IV - 4 PETITES RUES ET IMPASSES RESIDENTIELLES

Mais il ne faut pas associer de manière systématique et équivalente le terme de ruelle avec celui d’habitat précaire. Car il s’agit aussi d’un mode de vie, un type d’organisation de l’espace. Il est certain que la largeur de la ruelle est déterminante pour le type d’habitat qu’elle abrite, nous verrons plus loin qu’en ce sens, le développement du quartier de la marine est étonnant. L’îlot du K.P.5 P.5 Q.5 est situé en centre ville, dans un arrondissement ancien, dense, mais dès que l’on s’éloigne de ces secteurs très centraux, l’habitat s’organise aussi le long d’impasses595, de larges ruelles ou de petites rues dont la largeur avoisine les huit mètres. Les plus agréables à habiter sont celles dont la situation à l’écart des itinéraires de dessertes les protège des flux agressifs de la circulation. Certains coe urs d’îlots sont alors très recherchés.

message URL p374.jpg

Ces tissus là sont caractéristiques de l’habitat à Hô Chi Minh Ville, tout comme l’habitat résidentiel qu’ils abritent. Nulle part ailleurs en Asie du Sud-Est je n’ai retrouvé cet archétype urbain systématique. Il peut être comparé à certains quartiers résidentiels de Jakarta, mais les compartiments n’y sont pas l’habitat traditionnel qui s’organisait à l’intérieur de maisons non mitoyennes à patios. Et la densification de la ville n’a pas imposé la mitoyenneté du compartiment mais un étalage urbain. De ce que je connais, les kampung centraux denses, dont l’habitat n’est pas toujours salubre, ne se sont pas densifiés en refermant l’espace ainsi. L’habitat développé le long des soï centrales de Bangkok peut être verdoyant dans le cas de maisons avec jardins non mitoyennes, alors que le développement constaté des compartiments, au centre d’hyperblocs596, est issu de lotissements déjà anciens. L’architecture y est alors minérale et l’ambiance austère : l’échelle des îlots et des impasses de Hô Chi Minh Ville n’est en rien comparable à celle des hyperblocs et des soï de Bangkok.

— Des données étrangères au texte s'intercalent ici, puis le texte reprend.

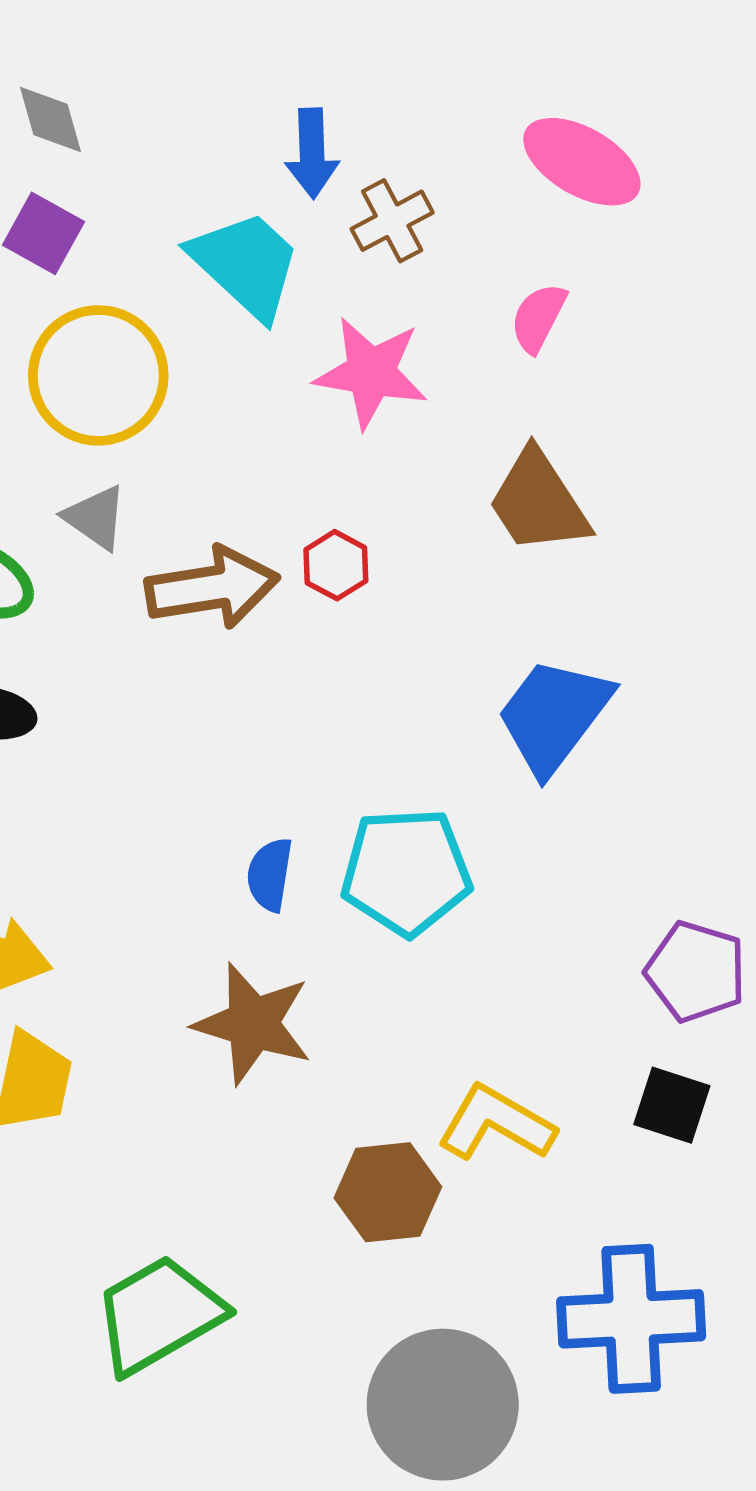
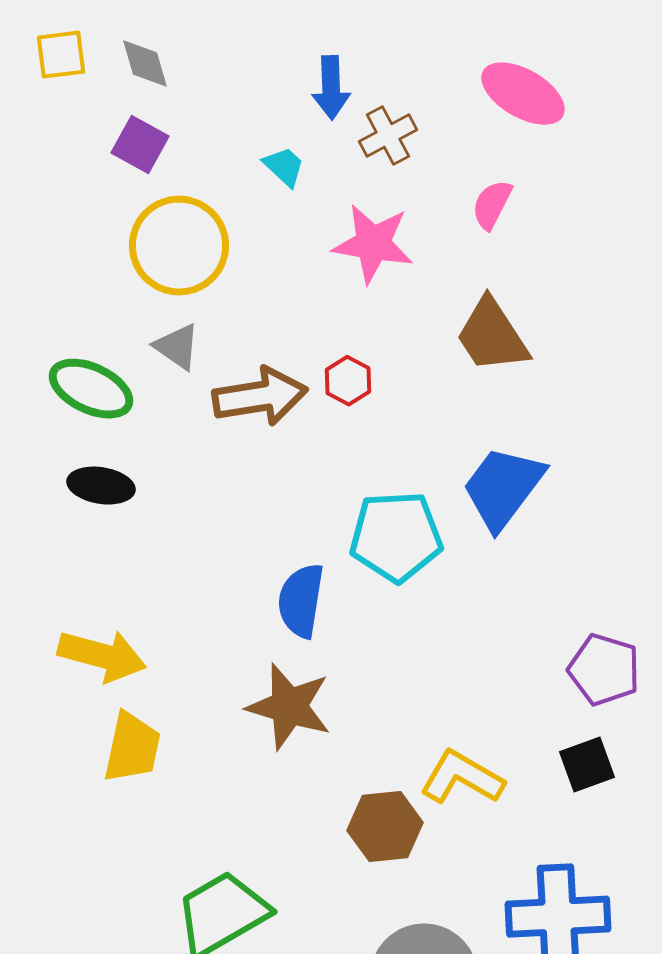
cyan trapezoid: (246, 264) -> (284, 167), size x0.5
cyan pentagon: (406, 872) -> (396, 537), moved
blue semicircle: (270, 875) -> (301, 601), size x1.4
black square: (672, 1105) -> (587, 765), turned -38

L’impasse est souvent interprétée négativement, or elle n’est pas nécessairement synonyme d’isolement. Elle est aussi vécue, dans le cas de quartiers résidentiels en terme de sécurité et de tranquillité. Ces valeurs dépendent d’abord de quel coté l’on se place et ensuite de l’échelle des quartiers desservis, comme de la voie elle-même. A Hô Chi Minh Ville, beaucoup d’impasses ou de petites rues offrent tout à la fois intimité et perméabilité.

Mais encore une fois, les règlements eux-mêmes, poussent à un amalgame.

message URL p376.gif
Notes
595.

cf. photos p. 372 [ruelles larges] et p. 374 [ruelles résidentielles]

596.

Terme emprunté à Eric Charmes, qui l’utilise pour traduire l’anglais superblock, afin d’accentuer la marque de l’excès et de les différencier des superblocs, terme utilisé pour désigner des unités architecturales de grandes tailles, tels les centres commerciaux. E. Charmes - 2 000 - p. 66.